Member of the Senate
- In office 21 May 1937 – 15 May 1953
- Constituency: Aconcagua and Valparaíso

Member of the Chamber of Deputies
- In office 21 May 1933 – 15 May 1937
- Constituency: 6th Departamental Group

Personal details
- Born: 25 December 1885 Valparaíso, Chile
- Party: Radical Party
- Spouses: María Cristina Moss Reyes ​ ​(m. 1910)​; Margarita Pérez Chaparro ​ ​(m. 1928)​;
- Profession: Typographer; Businessman;

= Eleodoro Guzmán =

Chilean politician (1885–?)

Eleodoro Enrique Guzmán Figueroa (25 December 1885–?) was a Chilean typographer, businessman and politician affiliated with the Radical Party.

He served as a member of the Chamber of Deputies between 1933 and 1937 and as Senator of the Republic for Aconcagua and Valparaíso from 1937 to 1953.

== Biography ==
Guzmán Figueroa was born in Valparaíso on 25 December 1885, the son of Ruperto Guzmán Palominos and Rosa Herminia Figueroa Escobar.

He married María Cristina Moss Reyes in 1910, with whom he had one daughter. In 1928, he married Margarita Pérez Chaparro, with whom he also had one daughter.

== Education and professional career ==
He completed his primary education at the Escuela Popular of Valparaíso and later undertook practical training in graphic arts in several printing workshops in the city, qualifying as a typographer.

He served as administrator of the Navy Printing Office between 1930 and 1933, later becoming general manager of the newspaper La Nación from 1941 to 1944. He also served as councillor of the Caja de Seguro Obrero and the Caja Nacional de Ahorros.

== Political career ==
A long-standing member of the Radical Party, Guzmán Figueroa briefly served as president of the party between April and May 1950.

He was elected Deputy for Quillota and Valparaíso for the 1933–1937 parliamentary term, serving on the Standing Committee on National Defense and as a replacement member of the Standing Committee on Labour and Social Legislation.
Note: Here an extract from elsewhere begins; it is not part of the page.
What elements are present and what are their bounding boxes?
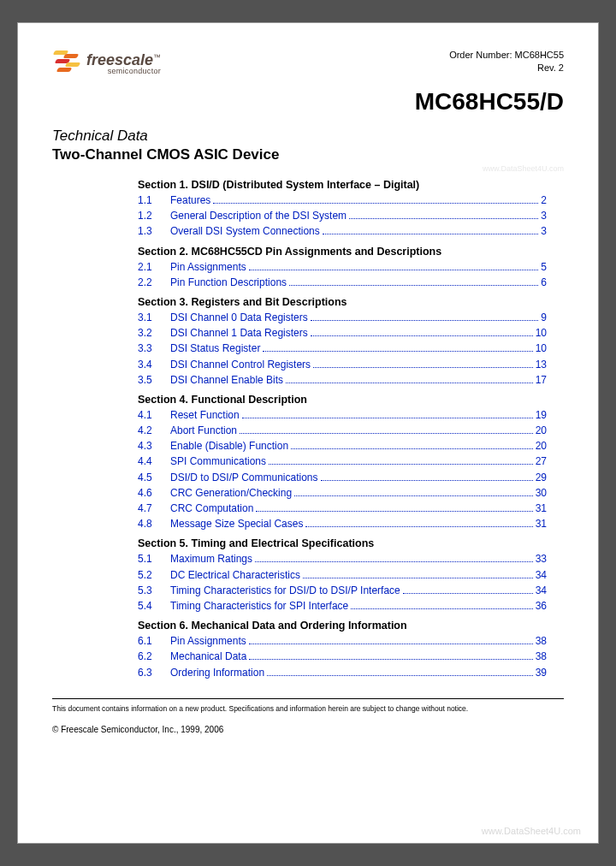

He also served on the Joint Budget Committee in 1932–1933, 1934 and 1937, and on the Special Committee to Investigate Complaints Against the Braden Copper Company in 1936.

In 1937, he was elected Senator for the Provincial Group of Aconcagua and Valparaíso for the 1937–1945 term. During this period, he served on the Standing Committees on Finance and Budget, Public Works and Transport, Government, National Defense, Labour and Social Welfare, and Public Works and Transport. He also served on the Joint Budget Committee in 1945.

He was re-elected Senator for the same constituency for the 1945–1953 term. During this period, he served as a replacement member of the Standing Committees on Government, Labour and Social Welfare, and Police Interior and Regulation, later becoming a full member of the latter. He also served on the Joint Budget Committee from 1946 to 1952, on the Special Committee for the Study of Administrative Decentralization in 1946, and on the Joint Committee for Reforms to National Defense and Police Interior legislation between 1948 and 1949.